## Provided data
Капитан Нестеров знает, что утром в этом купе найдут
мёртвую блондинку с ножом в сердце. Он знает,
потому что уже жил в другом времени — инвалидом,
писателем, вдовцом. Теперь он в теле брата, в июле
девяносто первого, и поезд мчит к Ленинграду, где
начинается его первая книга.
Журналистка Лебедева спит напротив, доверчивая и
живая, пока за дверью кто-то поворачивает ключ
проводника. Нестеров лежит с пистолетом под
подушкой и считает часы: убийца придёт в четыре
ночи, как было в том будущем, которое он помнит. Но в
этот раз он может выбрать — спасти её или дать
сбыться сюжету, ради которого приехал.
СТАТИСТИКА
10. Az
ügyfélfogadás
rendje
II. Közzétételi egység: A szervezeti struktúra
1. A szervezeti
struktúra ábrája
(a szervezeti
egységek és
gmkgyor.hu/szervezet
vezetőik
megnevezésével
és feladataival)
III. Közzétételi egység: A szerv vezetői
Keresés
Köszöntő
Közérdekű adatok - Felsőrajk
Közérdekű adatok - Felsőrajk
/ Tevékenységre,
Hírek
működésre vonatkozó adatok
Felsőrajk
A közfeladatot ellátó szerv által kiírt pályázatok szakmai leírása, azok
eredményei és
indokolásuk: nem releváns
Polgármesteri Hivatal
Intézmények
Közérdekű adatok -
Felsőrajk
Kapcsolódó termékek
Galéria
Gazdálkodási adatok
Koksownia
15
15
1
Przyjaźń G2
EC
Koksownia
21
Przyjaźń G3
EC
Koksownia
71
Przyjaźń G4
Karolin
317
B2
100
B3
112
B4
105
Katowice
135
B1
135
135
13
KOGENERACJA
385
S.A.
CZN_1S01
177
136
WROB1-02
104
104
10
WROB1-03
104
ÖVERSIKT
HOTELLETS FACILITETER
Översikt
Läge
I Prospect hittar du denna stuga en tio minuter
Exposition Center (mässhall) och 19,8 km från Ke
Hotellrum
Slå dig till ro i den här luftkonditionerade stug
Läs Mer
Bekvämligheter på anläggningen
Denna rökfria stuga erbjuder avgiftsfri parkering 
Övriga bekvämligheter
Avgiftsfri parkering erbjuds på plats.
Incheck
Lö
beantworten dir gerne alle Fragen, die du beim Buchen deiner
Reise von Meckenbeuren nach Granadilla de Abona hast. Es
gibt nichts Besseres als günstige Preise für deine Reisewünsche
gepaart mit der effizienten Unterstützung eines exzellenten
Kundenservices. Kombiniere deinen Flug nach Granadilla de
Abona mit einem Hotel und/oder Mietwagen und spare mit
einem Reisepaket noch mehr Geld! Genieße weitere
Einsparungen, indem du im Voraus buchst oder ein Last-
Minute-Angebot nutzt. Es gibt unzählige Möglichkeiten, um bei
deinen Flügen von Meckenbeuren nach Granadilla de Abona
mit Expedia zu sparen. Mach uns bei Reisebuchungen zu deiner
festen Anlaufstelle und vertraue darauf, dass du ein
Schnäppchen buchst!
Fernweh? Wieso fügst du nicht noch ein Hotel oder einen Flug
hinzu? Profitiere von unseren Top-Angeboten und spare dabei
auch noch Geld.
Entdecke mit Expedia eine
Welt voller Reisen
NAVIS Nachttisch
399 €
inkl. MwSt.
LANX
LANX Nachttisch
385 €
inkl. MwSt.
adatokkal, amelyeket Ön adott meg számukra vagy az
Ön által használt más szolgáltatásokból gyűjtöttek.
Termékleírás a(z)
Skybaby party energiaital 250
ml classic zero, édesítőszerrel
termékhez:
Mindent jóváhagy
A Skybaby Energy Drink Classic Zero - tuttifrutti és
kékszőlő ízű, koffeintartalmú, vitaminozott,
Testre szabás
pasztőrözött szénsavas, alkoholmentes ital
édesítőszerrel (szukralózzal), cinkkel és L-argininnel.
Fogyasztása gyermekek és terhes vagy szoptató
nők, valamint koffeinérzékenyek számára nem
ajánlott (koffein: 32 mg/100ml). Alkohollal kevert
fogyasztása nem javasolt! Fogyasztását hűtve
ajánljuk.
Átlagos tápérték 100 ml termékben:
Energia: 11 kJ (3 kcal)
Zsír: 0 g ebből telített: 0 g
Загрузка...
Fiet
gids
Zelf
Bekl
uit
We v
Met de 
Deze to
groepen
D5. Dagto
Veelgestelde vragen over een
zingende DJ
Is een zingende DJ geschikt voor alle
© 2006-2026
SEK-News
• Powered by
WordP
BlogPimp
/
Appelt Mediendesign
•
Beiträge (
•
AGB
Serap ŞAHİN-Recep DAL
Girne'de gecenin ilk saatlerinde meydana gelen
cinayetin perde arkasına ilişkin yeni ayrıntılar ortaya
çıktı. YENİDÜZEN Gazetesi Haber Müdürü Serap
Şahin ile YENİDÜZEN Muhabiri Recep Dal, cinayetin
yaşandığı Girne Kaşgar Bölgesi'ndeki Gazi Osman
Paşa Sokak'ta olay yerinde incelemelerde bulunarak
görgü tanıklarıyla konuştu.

## Problem statement
Copy all lines of the records that have the string "Flug" in them.

## Task solution
Kundenservices. Kombiniere deinen Flug nach Granadilla de
Fernweh? Wieso fügst du nicht noch ein Hotel oder einen Flug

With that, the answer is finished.